[Cialug] Complete C source online

Morris Dovey mrdovey at iedu.com
Thu Jul 25 03:33:27 CDT 2013


On 7/25/13 2:31 AM, Zachary Kotlarek wrote:
>
> On Jul 24, 2013, at 11:13 PM, Morris Dovey <mrdovey at iedu.com> wrote:
>
>> The goal is to make the content “indistinguishable from pure noise”
>> that Kristau suggested earlier. My hypothesis is that it’s an
>> achievable goal.
>>
>
>> Then some better waster computer time will be needed. I don’t have
>> a problem with that. :-)
>
>
> I am confused on this point. As I see it, we already *have* better
> time wasters that produce more-random-looking output -- AES, or any
> of the other existing encryption algorithms. Why are those not what
> you want?

AES has the look and feel of a method /designed/ to be cracked with 
appropriate hardware. I think we’ll learn that it’s as open as DES.

> Unrelated to the actual encryption algorithm, if you want to select
> public data as a key to simplify the key exchange I can see that; key
> exchange is hard for all sorts of reasons and making it easier can
> certainly encourage people to use more encryption. It doesn't provide
> significant privacy but it does increase the cost of analysis a bit.
>
> But you still want high-entropy keys, even if you don't care about
> protecting against actual key discovery (i.e. the analysis following
> whatever dereferencing algorithm you expect users to follow to find
> the key). Low-entropy keys are the same cost to your users (both in
> CPU and manual effort), but are lower-cost to your attacker, and all
> you have to do to increase the cost to the attacker is choose better
> keys.

Agreed. I’m not yet satisfied with my Q&D conversion of the 
user-supplied key file to key data used within the program. I’m still 
trying to work my way through that - but have cheerful expectations of 
success.

> In the broader sense, this is exactly the problem that pubkey
> protocols were designed to solve. For example, S/MIME allows
> automatic encryption among any users who have previously exchanged
> messages. The first exchange is unprotected, but after that
> encryption "just happens" when you send messages. The CA-based model
> of key authentication most mail clients use, and in particular the
> warnings about unsigned/untrusted keys are not particularly friendly,
> but that's a limitation of the UI not the protocol. In the scope you
> propose, where we aren't trying to protect against interactive
> attacks or provide authentication, clients could generate new key
> pairs automatically as needed and could simply accept any public keys
> they've ever seen without user intervention.

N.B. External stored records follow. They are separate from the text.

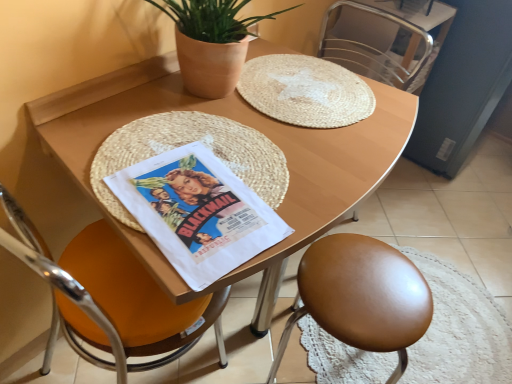 Locate an element on the screen. This screenshot has width=512, height=384. vacant space in brown leather stool at lower right, which is the 2th chair in right-to-left order (from a real-world perspective) is located at coordinates (335, 364). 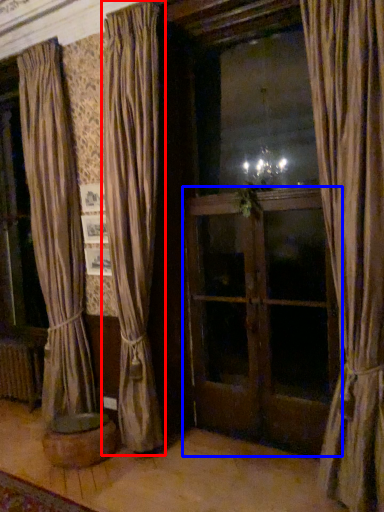 Question: Which point is further to the camera, curtain (highlighted by a red box) or screen door (highlighted by a blue box)?

Choices:
 (A) curtain
 (B) screen door

Answer: (B) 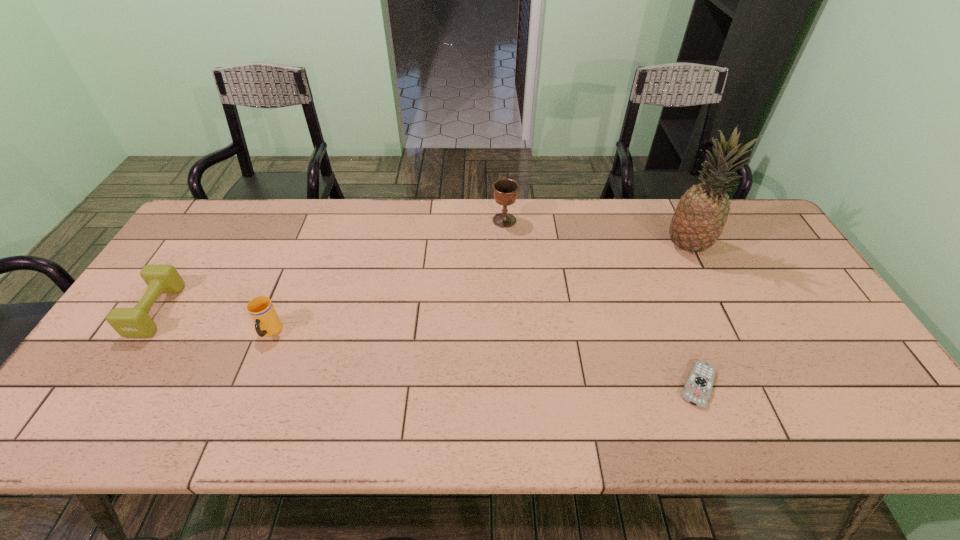 Image resolution: width=960 pixels, height=540 pixels. What are the coordinates of `free location located on the front of the fourth shortest object` in the screenshot? It's located at (507, 256).

At what (x,y) coordinates should I click in order to perform the action: click on free spot located on the side of the second object from left to right with the handle. Please return your answer as a coordinate pair (x, y). The image size is (960, 540). Looking at the image, I should click on (247, 387).

I want to click on vacant position located on the right of the dumbbell, so click(297, 310).

At what (x,y) coordinates should I click in order to perform the action: click on free location located 0.320m on the left of the remote control. Please return your answer as a coordinate pair (x, y). Looking at the image, I should click on (540, 385).

Locate an element on the screen. The width and height of the screenshot is (960, 540). pineapple that is at the far edge is located at coordinates (701, 214).

Where is `chalice at the far edge`? This screenshot has width=960, height=540. chalice at the far edge is located at coordinates (505, 191).

At what (x,y) coordinates should I click in order to perform the action: click on object that is at the near edge. Please return your answer as a coordinate pair (x, y). This screenshot has height=540, width=960. Looking at the image, I should click on (698, 387).

You are a GUI agent. You are given a task and a screenshot of the screen. Output one action in this format:
    pyautogui.click(x=<x>, y=<y>)
    Task: Click on the object situated at the left edge
    
    Given the screenshot: What is the action you would take?
    pyautogui.click(x=135, y=322)

In the image, there is a desktop. Where is `vacant space at the far edge`? vacant space at the far edge is located at coordinates [322, 233].

Locate an element on the screen. vacant region at the near edge of the desktop is located at coordinates (655, 420).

About the only place
> that sort of system doesn't work is when the send does not know the
> recipients (e.g. mailing lists) but there are ways to manage that as
> well (e.g. upon subscription the mailing list sends you a copy of
> both the public and private keys, so messages can by encrypted to
> "the list" rather than to recipients, and all recipients can decrypt
> it).

Right.

> On a non-encryption note: you often cannot depend on the images from
> public websites being identical over time or among users. Web
> acceleration techniques commonly include image re-processing and may
> be done on-the-fly, so different requests may see different data. The
> same is true for HTML/CSS/JS/etc. -- anything that improves site
> performance while preserving the functionality is fair game for
> optimization.

This appears to be a sometimes and some places kind of problem. 
Facebook, for example, does a lot of this with profile and newsfeed 
photos, but seems not to do that to images downloaded from an album via 
their photo viewer (they also convert everything to jpg, so the png one 
uploads will never be what they serve up.

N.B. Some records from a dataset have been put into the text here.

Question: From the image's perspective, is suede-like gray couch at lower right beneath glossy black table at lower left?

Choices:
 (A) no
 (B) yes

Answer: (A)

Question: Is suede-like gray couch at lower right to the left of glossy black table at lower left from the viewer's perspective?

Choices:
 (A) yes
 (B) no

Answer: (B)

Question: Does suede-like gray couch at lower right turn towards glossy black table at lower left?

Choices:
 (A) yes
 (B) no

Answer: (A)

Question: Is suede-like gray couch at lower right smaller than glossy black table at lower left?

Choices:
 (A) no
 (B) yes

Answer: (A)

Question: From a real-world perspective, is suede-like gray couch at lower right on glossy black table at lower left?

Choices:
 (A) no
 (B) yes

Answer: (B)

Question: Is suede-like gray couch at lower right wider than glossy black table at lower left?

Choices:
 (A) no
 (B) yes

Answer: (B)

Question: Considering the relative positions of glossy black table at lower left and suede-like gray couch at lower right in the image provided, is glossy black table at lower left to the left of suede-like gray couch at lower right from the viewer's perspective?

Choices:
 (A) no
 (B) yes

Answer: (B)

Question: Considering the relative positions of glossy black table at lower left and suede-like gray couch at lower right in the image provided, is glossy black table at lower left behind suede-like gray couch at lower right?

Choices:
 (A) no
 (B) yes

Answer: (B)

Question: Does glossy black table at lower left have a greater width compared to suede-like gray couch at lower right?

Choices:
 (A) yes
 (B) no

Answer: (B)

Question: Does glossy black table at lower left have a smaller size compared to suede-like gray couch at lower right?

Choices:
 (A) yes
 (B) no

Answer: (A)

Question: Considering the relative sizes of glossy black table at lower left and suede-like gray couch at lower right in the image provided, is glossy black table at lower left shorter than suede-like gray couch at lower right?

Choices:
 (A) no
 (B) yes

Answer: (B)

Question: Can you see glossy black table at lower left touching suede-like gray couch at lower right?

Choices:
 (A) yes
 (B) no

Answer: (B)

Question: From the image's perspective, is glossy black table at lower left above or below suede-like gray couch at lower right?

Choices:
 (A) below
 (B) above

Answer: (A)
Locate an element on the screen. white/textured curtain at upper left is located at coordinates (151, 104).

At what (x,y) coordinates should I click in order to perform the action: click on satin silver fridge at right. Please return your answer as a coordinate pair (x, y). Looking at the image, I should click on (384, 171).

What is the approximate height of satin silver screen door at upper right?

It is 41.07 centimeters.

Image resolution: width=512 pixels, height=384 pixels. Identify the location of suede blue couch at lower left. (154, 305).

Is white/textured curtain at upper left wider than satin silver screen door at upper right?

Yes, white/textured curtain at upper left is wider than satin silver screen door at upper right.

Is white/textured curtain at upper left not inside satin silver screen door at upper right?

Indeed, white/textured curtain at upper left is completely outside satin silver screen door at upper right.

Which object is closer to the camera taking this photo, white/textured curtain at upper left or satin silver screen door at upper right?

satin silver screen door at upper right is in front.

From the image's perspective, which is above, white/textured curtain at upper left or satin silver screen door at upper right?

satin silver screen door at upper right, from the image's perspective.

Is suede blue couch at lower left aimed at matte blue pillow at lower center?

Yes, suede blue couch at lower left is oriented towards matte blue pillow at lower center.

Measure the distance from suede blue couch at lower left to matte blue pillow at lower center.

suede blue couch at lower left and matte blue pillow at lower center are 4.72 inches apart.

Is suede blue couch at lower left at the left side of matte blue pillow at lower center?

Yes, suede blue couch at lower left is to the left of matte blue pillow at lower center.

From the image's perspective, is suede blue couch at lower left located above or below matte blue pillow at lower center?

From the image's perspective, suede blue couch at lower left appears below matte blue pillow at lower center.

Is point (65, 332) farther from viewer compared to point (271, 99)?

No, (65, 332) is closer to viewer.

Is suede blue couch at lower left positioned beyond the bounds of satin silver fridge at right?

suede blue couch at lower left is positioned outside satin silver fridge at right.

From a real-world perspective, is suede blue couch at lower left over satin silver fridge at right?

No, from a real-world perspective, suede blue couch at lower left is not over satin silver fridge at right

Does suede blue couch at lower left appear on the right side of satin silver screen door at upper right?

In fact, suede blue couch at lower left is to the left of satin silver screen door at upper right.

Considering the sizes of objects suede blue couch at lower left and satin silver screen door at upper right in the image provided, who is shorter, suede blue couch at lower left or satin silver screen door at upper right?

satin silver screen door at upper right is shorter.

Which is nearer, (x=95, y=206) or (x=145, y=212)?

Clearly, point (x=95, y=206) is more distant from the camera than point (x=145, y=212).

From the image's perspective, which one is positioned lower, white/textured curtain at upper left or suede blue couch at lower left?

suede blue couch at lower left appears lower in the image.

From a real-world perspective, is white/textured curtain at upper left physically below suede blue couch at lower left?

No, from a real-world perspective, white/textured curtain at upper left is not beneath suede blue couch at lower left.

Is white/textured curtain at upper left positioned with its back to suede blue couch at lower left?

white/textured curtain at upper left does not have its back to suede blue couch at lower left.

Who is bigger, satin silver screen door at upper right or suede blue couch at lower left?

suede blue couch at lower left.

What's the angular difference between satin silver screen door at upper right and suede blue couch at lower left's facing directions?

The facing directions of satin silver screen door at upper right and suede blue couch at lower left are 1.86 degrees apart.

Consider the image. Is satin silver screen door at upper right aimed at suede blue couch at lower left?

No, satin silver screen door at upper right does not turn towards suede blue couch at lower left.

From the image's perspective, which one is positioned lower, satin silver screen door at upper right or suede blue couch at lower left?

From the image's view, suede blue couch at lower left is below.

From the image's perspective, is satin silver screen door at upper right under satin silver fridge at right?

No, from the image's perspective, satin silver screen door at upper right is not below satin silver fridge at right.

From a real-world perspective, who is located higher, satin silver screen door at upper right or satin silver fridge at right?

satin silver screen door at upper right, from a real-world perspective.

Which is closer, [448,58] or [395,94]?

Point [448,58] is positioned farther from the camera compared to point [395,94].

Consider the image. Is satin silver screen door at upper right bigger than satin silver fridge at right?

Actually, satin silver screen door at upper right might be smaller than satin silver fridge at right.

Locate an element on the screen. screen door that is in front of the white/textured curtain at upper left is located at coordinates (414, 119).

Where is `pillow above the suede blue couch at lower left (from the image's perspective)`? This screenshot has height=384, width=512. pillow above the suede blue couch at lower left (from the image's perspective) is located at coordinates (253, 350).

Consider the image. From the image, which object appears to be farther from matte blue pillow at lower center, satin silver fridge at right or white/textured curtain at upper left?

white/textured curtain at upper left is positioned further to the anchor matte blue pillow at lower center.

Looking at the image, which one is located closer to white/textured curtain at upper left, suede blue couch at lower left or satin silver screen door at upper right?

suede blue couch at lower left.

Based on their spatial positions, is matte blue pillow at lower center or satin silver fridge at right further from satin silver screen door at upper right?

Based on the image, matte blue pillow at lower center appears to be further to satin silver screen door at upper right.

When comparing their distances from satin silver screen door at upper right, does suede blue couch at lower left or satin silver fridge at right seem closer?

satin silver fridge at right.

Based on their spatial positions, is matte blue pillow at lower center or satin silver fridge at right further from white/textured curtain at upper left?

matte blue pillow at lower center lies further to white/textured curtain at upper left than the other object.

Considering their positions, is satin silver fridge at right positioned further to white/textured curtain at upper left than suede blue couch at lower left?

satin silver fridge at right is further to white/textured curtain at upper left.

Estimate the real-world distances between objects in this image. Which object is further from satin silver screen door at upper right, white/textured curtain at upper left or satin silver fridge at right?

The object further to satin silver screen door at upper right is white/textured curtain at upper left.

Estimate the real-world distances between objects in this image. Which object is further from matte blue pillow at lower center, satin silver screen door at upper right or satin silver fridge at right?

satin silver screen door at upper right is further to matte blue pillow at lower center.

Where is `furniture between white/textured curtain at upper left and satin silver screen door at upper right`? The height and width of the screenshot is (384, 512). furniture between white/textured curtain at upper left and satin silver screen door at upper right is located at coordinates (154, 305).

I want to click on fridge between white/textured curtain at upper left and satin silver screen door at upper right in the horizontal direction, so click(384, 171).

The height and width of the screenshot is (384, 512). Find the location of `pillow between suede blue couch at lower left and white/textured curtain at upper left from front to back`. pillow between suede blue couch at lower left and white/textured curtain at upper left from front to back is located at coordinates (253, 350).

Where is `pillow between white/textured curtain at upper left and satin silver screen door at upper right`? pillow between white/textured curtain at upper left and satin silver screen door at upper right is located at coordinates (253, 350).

There’s a lot still to think through - but I’m determined to find some 
way to put an end to this surveillance BS. I don’t much care who reads 
what I write (although I’d prefer to hide my reactor work from the 
opportunivores and the folks who seem compelled to weaponize everything 
they can) but I find it disturbing that all the candidates for the next 
election are all under total surveillance - that just can’t be healthy.